Cerrejon is one of the largest surface mining operations in the world and mines high quality thermal coal for the export market of about 550 million tons of a year employing more than 12,000 employees and contractors.

BMC owns and operates two open-cast metallurgical coal mines in Bowen Basin – South Walker Creek Mine and Poitrel Mine and is 80 percent owned by BHP with Mitsui and Co controlling 20 percent.
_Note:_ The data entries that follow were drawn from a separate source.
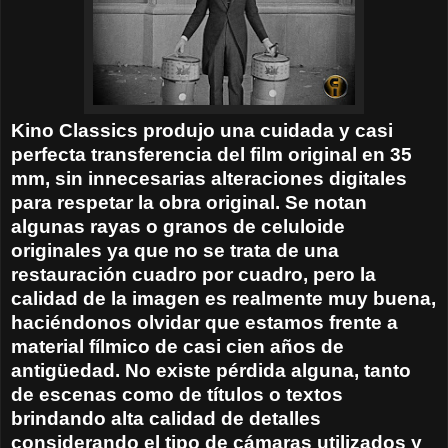
Kino Classics produjo una cuidada y casi
perfecta transferencia del film original en 35
mm, sin innecesarias alteraciones digitales
para respetar la obra original. Se notan
algunas rayas o granos de celuloide
originales ya que no se trata de una
restauración cuadro por cuadro, pero la
calidad de la imagen es realmente muy buena,
haciéndonos olvidar que estamos frente a
material fílmico de casi cien años de
antigüedad. No existe pérdida alguna, tanto
de escenas como de títulos o textos
brindando alta calidad de detalles
considerando el tipo de cámaras utilizados y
“These are large-scale and long life assets. They produce good cash flow through-thecycle and have the potential for value growth, including through productivity driven volume growth, further cost reductions and embedded expansion options.

BHP is looking at unlocking the value in the assets by selling off, the official indicated.

“We see more upside opportunity in the higher quality hard coking coals. Whilst we see thermal coal being used by the world for a long period of time, these being great assets, on balance, there’s less upside skewing in the market scenarios that we run than there is for some other commodities,” Henry said.

BHP’s thermal coal exposure comprises a very small portion of overall asset portfolio or about three percent of net asset base. BHP owns two assets, a 100 per cent share of the New South Wales Energy Coal asset and a 33.3 per cent stake in the independently operated Cerrejón mine in Colombia.”

BHP’s met coal business contributed EBITDA of $1.9 billion, at a margin of 36 percent which would have been better but for a 27 percent fall in price.

Why coking coal is a better bet?

The collective need to reduce emissions globally will create advantage for higher quality steel-making raw materials (both in iron ore and in met coal), as steel makers seek to reduce the emissions intensity of blast furnace steel production.

Over time, BHP sees premium quality coking coals at an advantageous position given the drive by steel makers to improve blast furnace productivity, partly to reduce emissions intensity.